*WHAT THE TASK ASKS*. Go through the entries below and tally the lines holding "środków"; please reply with the number only.

*INPUT MATERIAL*.
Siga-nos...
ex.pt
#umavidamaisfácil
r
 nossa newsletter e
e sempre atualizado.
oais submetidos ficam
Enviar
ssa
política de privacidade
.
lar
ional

---

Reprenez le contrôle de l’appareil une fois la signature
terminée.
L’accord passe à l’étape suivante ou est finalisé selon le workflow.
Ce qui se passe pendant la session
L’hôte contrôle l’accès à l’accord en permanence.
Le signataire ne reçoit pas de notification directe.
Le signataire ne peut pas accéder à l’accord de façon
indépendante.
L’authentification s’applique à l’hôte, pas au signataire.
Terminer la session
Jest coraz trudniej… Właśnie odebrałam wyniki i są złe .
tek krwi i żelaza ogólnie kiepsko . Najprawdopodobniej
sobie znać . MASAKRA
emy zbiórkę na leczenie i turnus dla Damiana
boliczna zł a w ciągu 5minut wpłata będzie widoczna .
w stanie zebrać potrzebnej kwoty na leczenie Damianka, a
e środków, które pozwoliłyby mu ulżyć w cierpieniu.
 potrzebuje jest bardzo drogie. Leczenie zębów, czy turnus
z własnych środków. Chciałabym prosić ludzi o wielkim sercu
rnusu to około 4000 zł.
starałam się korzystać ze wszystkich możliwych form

*OUTPUT FOR THIS EXERCISE*. 2